● **Task statement**:
In the records below, the part to copy starts at the line containing "CMS Development" and goes to the last line; output it exactly, without pictures.

[Page-level text extractions]
=== Begin Enclosure ===
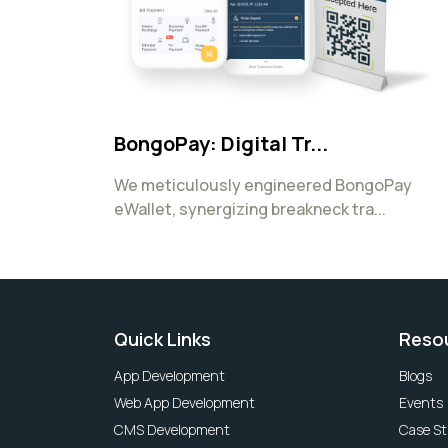
BongoPay: Digital Tr...
We meticulously engineered BongoPay
eWallet, synergizing breakneck tra...
Quick Links
Reso
App Development
Blogs
Web App Development
Events
CMS Development
Case St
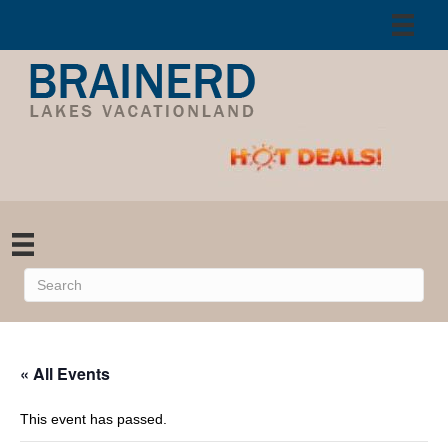
« All Events
This event has passed.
=== End Enclosure ===
● **The completed task**:
CMS Development
Case St
« All Events
This event has passed.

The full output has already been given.